## WHAT THE EXERCISE ASKS:
Print out the full listing, exactly.

## DATASET RECORDS:
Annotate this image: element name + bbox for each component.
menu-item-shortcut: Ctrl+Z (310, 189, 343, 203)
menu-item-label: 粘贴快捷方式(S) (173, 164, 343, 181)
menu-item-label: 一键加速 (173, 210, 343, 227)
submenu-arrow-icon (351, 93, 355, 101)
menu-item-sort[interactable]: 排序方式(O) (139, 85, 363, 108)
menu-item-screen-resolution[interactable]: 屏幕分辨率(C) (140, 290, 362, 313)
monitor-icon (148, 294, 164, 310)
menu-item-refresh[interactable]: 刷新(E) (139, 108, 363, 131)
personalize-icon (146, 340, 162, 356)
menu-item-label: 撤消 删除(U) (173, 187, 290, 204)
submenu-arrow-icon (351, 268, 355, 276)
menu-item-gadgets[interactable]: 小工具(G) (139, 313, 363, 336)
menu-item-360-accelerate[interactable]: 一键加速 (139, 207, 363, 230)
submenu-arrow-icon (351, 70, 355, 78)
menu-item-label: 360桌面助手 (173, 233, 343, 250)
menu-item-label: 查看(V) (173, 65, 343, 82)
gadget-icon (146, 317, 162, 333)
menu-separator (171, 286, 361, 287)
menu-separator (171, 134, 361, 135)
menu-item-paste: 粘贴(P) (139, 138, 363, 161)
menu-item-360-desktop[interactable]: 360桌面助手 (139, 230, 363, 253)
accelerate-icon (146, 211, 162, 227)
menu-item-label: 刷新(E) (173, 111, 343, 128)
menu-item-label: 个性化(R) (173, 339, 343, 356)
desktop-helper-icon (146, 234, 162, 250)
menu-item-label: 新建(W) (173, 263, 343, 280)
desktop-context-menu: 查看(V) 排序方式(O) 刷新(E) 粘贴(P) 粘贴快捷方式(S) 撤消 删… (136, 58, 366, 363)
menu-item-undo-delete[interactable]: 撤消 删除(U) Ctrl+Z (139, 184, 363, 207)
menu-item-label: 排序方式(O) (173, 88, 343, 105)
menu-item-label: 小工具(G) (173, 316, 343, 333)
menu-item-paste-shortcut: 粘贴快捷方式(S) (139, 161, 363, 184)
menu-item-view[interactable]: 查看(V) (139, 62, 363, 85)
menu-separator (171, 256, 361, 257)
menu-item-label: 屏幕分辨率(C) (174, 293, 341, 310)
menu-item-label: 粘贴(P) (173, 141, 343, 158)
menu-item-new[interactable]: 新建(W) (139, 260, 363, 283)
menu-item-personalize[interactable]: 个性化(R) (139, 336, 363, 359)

## RESULT:
Annotate this image: element name + bbox for each component.
menu-item-shortcut: Ctrl+Z (310, 189, 343, 203)
menu-item-label: 粘贴快捷方式(S) (173, 164, 343, 181)
menu-item-label: 一键加速 (173, 210, 343, 227)
submenu-arrow-icon (351, 93, 355, 101)
menu-item-sort[interactable]: 排序方式(O) (139, 85, 363, 108)
menu-item-screen-resolution[interactable]: 屏幕分辨率(C) (140, 290, 362, 313)
monitor-icon (148, 294, 164, 310)
menu-item-refresh[interactable]: 刷新(E) (139, 108, 363, 131)
personalize-icon (146, 340, 162, 356)
menu-item-label: 撤消 删除(U) (173, 187, 290, 204)
submenu-arrow-icon (351, 268, 355, 276)
menu-item-gadgets[interactable]: 小工具(G) (139, 313, 363, 336)
menu-item-360-accelerate[interactable]: 一键加速 (139, 207, 363, 230)
submenu-arrow-icon (351, 70, 355, 78)
menu-item-label: 360桌面助手 (173, 233, 343, 250)
menu-item-label: 查看(V) (173, 65, 343, 82)
gadget-icon (146, 317, 162, 333)
menu-separator (171, 286, 361, 287)
menu-separator (171, 134, 361, 135)
menu-item-paste: 粘贴(P) (139, 138, 363, 161)
menu-item-360-desktop[interactable]: 360桌面助手 (139, 230, 363, 253)
accelerate-icon (146, 211, 162, 227)
menu-item-label: 刷新(E) (173, 111, 343, 128)
menu-item-label: 个性化(R) (173, 339, 343, 356)
desktop-helper-icon (146, 234, 162, 250)
menu-item-label: 新建(W) (173, 263, 343, 280)
desktop-context-menu: 查看(V) 排序方式(O) 刷新(E) 粘贴(P) 粘贴快捷方式(S) 撤消 删… (136, 58, 366, 363)
menu-item-undo-delete[interactable]: 撤消 删除(U) Ctrl+Z (139, 184, 363, 207)
menu-item-label: 排序方式(O) (173, 88, 343, 105)
menu-item-label: 小工具(G) (173, 316, 343, 333)
menu-item-paste-shortcut: 粘贴快捷方式(S) (139, 161, 363, 184)
menu-item-view[interactable]: 查看(V) (139, 62, 363, 85)
menu-separator (171, 256, 361, 257)
menu-item-label: 屏幕分辨率(C) (174, 293, 341, 310)
menu-item-label: 粘贴(P) (173, 141, 343, 158)
menu-item-new[interactable]: 新建(W) (139, 260, 363, 283)
menu-item-personalize[interactable]: 个性化(R) (139, 336, 363, 359)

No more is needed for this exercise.